Como analisado em artigos anteriores o Projeto Florestania enfatizou o resgate de valores culturais de um acreanismo adormecido, sem decidir por apoiar o agronegócio da pecuária extensiva ou a exploração da biodiversidade florestal enquanto modelo de desenvolvimento econômico para o Acre.

Ao decidir pela generalização inclusiva, onde entrava o pecuarista e o extrativista, os líderes políticos do Florestania transferiram o conflito entre os dois modelos para a rotina diária da Capacidade de Governo.

Isto é, com pouca ou nenhuma orientação superior oriunda dos detentores de mandato eleitoral, ficou à cargo da equipe técnica as decisões rotineiras de execução que penderam para um e outro lado dos modelos.

Há, contudo, um registro histórico inescapável.

Antes do Florestania ser alçado à condição de Projeto de Governo em 1999, um conjunto de seis organizações não governamentais (ONG), ou da sociedade civil para usar uma denominação menos preconceituosa, discutiram e detalharam vários pontos do que chamavam de “saída econômica pela floresta”.

Muitos haverão de recordar que nos idos de 1988, quase dez anos antes do Florestania, com apoio técnico imprescindível do Centro de Trabalhadores da Amazônia, CTA, as ONG’s do Acre garantiram a regularização de mais de 2 milhões de hectares em Reservas Extrativistas, Resex.

Não à toa a invenção da Resex e a concepção da tecnologia do manejo florestal comunitário são dois legados do Acre para a política florestal na Amazônia.

Em síntese, dentro da Resex a agricultura de subsistência e a pecuária não podem ser realizadas com interesse comercial e a geração de renda vem, exclusivamente, da exploração sustentável da biodiversidade florestal, o que, por conseguinte, impede que o desmatamento presente na área do entorno se alastre.

Dessa maneira, com quase metade do território do Acre destinado, por força da legislação fundiária, a comercialização de produtos extraídos da biodiversidade florestal existente na Resex, o desenvolvimento econômico estadual deixaria de depender do nefasto desmatamento.

Do ponto de vista político, as ONG’s atuantes no Acre, desde o final da década de 1980, depositaram irrestrito apoio à ampliação de terras com florestas para que a biodiversidade florestal funcionasse como contraponto à criação extensiva de boi atraindo investimento estatal e da cooperação internacional.

Mais que apoio político, técnicos qualificados nas ONG’s migraram para a estrutura pública, na vã expectativa de que em cargos de direção direcionariam a Capacidade de Governo para colocar em prática o Projeto Florestania que excluía a pecuária extensiva.

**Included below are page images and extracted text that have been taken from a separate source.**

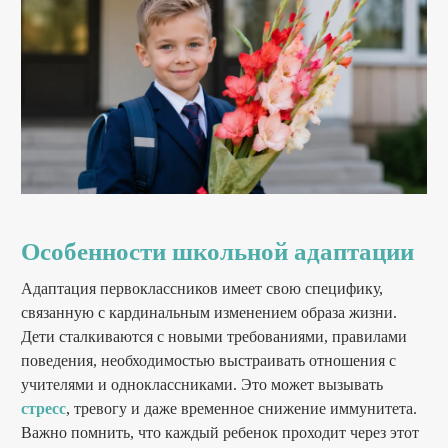
Особенности школьной адаптации
Адаптация первоклассников имеет свою специфику,
связанную с кардинальным изменением образа жизни.
Дети сталкиваются с новыми требованиями, правилами
поведения, необходимостью выстраивать отношения с
учителями и одноклассниками. Это может вызывать
стресс
, тревогу и даже временное снижение иммунитета.
Важно помнить, что каждый ребенок проходит через этот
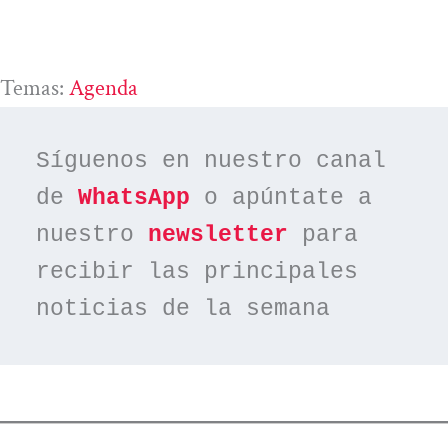
Temas:
Agenda
Síguenos en nuestro canal 
de 
WhatsApp
 o apúntate a 
nuestro 
newsletter
 para 
recibir las principales 
noticias de la semana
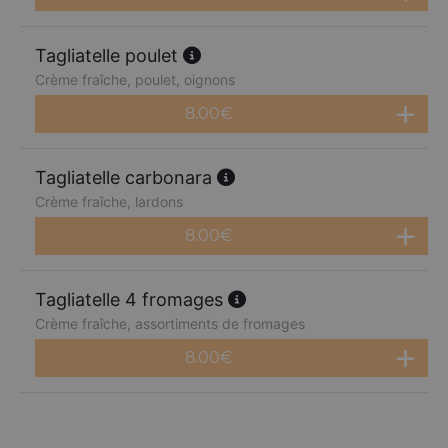
Tagliatelle poulet
Crème fraîche, poulet, oignons
8.00
€
Tagliatelle carbonara
Crème fraîche, lardons
8.00
€
Tagliatelle 4 fromages
Crème fraîche, assortiments de fromages
8.00
€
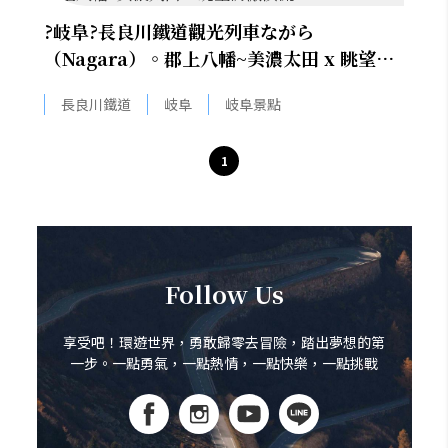
?岐阜?長良川鐵道觀光列車ながら
（Nagara）。郡上八幡~美濃太田 x 眺望清
澈溪流
長良川鐵道
岐阜
岐阜景點
1
Follow Us
享受吧！環遊世界，勇敢歸零去冒險，踏出夢想的第
一步。一點勇氣，一點熱情，一點快樂，一點挑戰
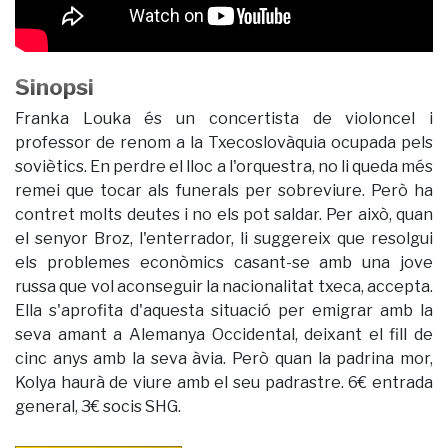
Sinopsi
Franka Louka és un concertista de violoncel i
professor de renom a la Txecoslovàquia ocupada pels
soviètics. En perdre el lloc a l'orquestra, no li queda més
remei que tocar als funerals per sobreviure. Però ha
contret molts deutes i no els pot saldar. Per això, quan
el senyor Broz, l'enterrador, li suggereix que resolgui
els problemes econòmics casant-se amb una jove
russa que vol aconseguir la nacionalitat txeca, accepta.
Ella s'aprofita d'aquesta situació per emigrar amb la
seva amant a Alemanya Occidental, deixant el fill de
cinc anys amb la seva àvia. Però quan la padrina mor,
Kolya haurà de viure amb el seu padrastre. 6€ entrada
general, 3€ socis SHG.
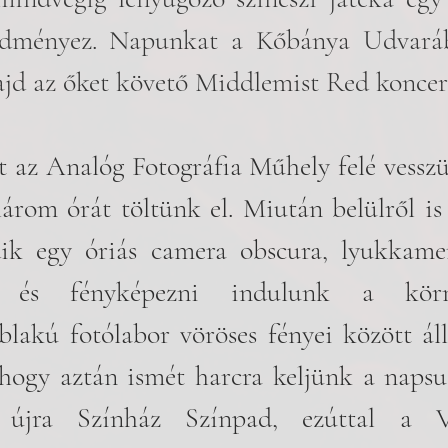
edményez. Napunkat a Kőbánya Udvará
ajd az őket követő Middlemist Red koncert
 az Analóg Fotográfia Műhely felé vesszük
árom órát töltünk el. Miután belülről is
k egy óriás camera obscura, lyukkamer
ól és fényképezni indulunk a kör
ablakú fotólabor vöröses fényei között áll
hogy aztán ismét harcra keljünk a napsu
újra Színház Színpad, ezúttal a Va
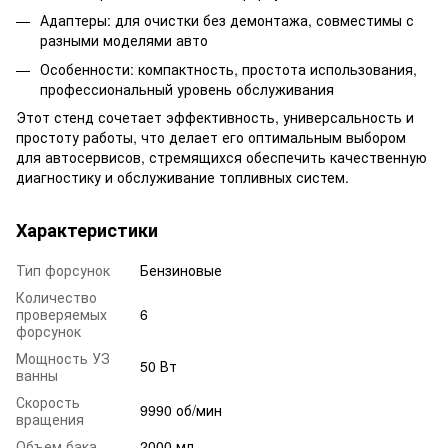
Адаптеры: для очистки без демонтажа, совместимы с
разными моделями авто
Особенности: компактность, простота использования,
профессиональный уровень обслуживания
Этот стенд сочетает эффективность, универсальность и
простоту работы, что делает его оптимальным выбором
для автосервисов, стремящихся обеспечить качественную
диагностику и обслуживание топливных систем.
Характеристики
Тип форсунок
Бензиновые
Количество
проверяемых
6
форсунок
Мощность УЗ
50 Вт
ванны
Скорость
9990 об/мин
вращения
Объем бака
2000 мл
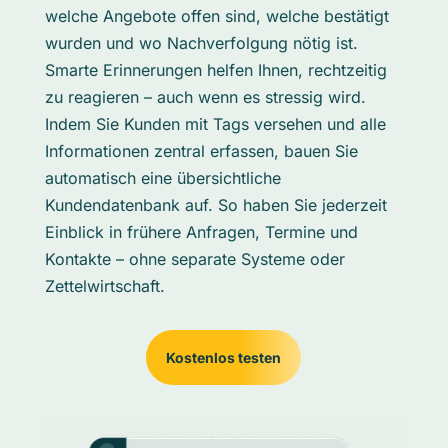
welche Angebote offen sind, welche bestätigt
wurden und wo Nachverfolgung nötig ist.
Smarte Erinnerungen helfen Ihnen, rechtzeitig
zu reagieren – auch wenn es stressig wird.
Indem Sie Kunden mit Tags versehen und alle
Informationen zentral erfassen, bauen Sie
automatisch eine übersichtliche
Kundendatenbank auf. So haben Sie jederzeit
Einblick in frühere Anfragen, Termine und
Kontakte – ohne separate Systeme oder
Zettelwirtschaft.
Kostenlos testen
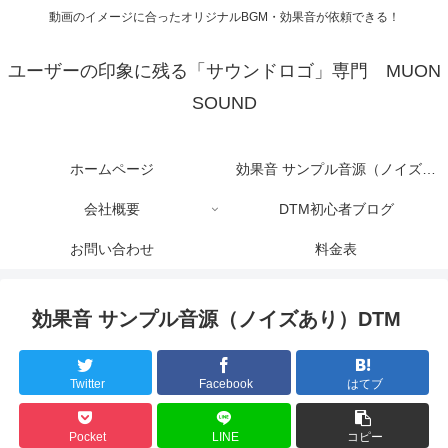
動画のイメージに合ったオリジナルBGM・効果音が依頼できる！
ユーザーの印象に残る「サウンドロゴ」専門 MUON
SOUND
ホームページ
効果音 サンプル音源（ノイズあ
会社概要
DTM初心者ブログ
り）DTM
お問い合わせ
料金表
効果音 サンプル音源（ノイズあり）DTM
Twitter
Facebook
はてブ
Pocket
LINE
コピー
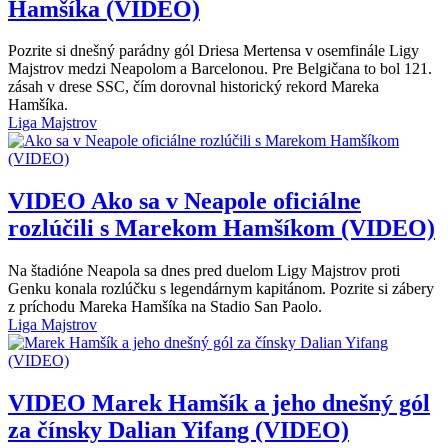
Hamšíka (VIDEO)
Pozrite si dnešný parádny gól Driesa Mertensa v osemfinále Ligy
Majstrov medzi Neapolom a Barcelonou. Pre Belgičana to bol 121.
zásah v drese SSC, čím dorovnal historický rekord Mareka
Hamšíka.
Liga Majstrov
VIDEO
Ako sa v Neapole oficiálne
rozlúčili s Marekom Hamšíkom (VIDEO)
Na štadióne Neapola sa dnes pred duelom Ligy Majstrov proti
Genku konala rozlúčku s legendárnym kapitánom. Pozrite si zábery
z príchodu Mareka Hamšíka na Stadio San Paolo.
Liga Majstrov
VIDEO
Marek Hamšík a jeho dnešný gól
za čínsky Dalian Yifang (VIDEO)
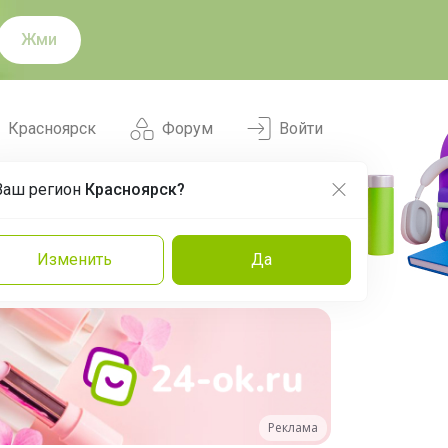
Жми
Красноярск
Форум
Войти
Ваш регион
Красноярск?
Нравится
Заказы
Изменить
Да
и
Команда
Торговые марки
Эксперты
Реклама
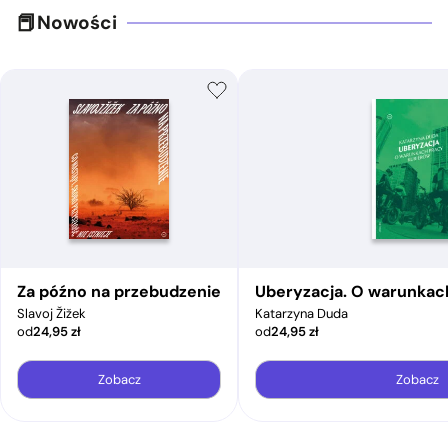
Nowości
Za późno na przebudzenie
Uberyzacja. O warunkac
Slavoj Žižek
Katarzyna Duda
od
24,95
zł
od
24,95
zł
Zobacz
Zobacz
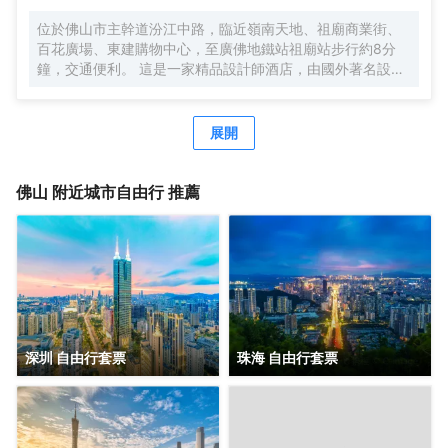
泰式按摩SPA，5樓健身會所，配套完善，專業服務，滿足您
位於佛山市主幹道汾江中路，臨近嶺南天地、祖廟商業街、
商務接待、會務服務所有需求，彰顯現代酒店之智能化及個
百花廣場、東建購物中心，至廣佛地鐵站祖廟站步行約8分
性化魅力。
鐘，交通便利。 這是一家精品設計師酒店，由國外著名設計
師設計，整個大堂以希臘魔幻故事潘多拉盒子為設計主題，
蝙蝠俠歸來、木光之城、詹姆斯·邦等多種不同設計風格的主
題房型，讓你領略時尚、炫酷的全新入住體驗。 超大房間面
展開
積（35m²-38m²），配有39”飛利浦液晶電視，所有房間高
速WIFI，智能燈控、電動窗簾。客房音響系統支持藍牙、
iphone、ipad和筆記本，並且支持與電視機連接播放，客房
佛山
附近城市自由行 推薦
隔音系統由清華聲學院設計，保證您一夜安睡睡眠。
深圳 自由行套票
珠海 自由行套票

No início até que deu certo. Nos primeiros seis anos de uma hegemonia que durou 20, o Florestania promoveu atividades vinculadas ao uso comercial da biodiversidade florestal.

Em 2001 foi aprovada a Lei 1.426 que instituiu a Política Estadual de Florestas que proporcionou a criação da Secretaria Executiva de Floresta e Extrativismo, de início subordinada a Secretaria de Produção e no ano seguinte transformada em Secretaria Estadual de Floresta.

Foi nesse período também que se construiu a fábrica de pisos de Xapuri, uma indústria moderna e automatizada voltada para produção de tacos com a madeira produzida no manejo florestal comunitário praticado na Resex.

Ainda em Xapuri se instalou a Natex, uma fábrica de preservativos masculinos de última geração a ser abastecida com a borracha nativa das colocações de seringa ocupadas pelos extrativistas na região do alto rio Acre.

Finalmente, foi fundamental o papel dos profissionais que tinham trabalhado com a visão da saída pela floresta em ONG para o fortalecimento da Capacidade de Governo que priorizou a interpretação do Florestania sem pecuária extensiva.

Por sinal, foi com base na experiência adquirida por esses técnicos que se aprovou três grandes projetos de financiamentos bancários, considerados decisivos para o modelo de desenvolvimento do Acre baseado na biodiversidade florestal. Mas, isso é outro artigo.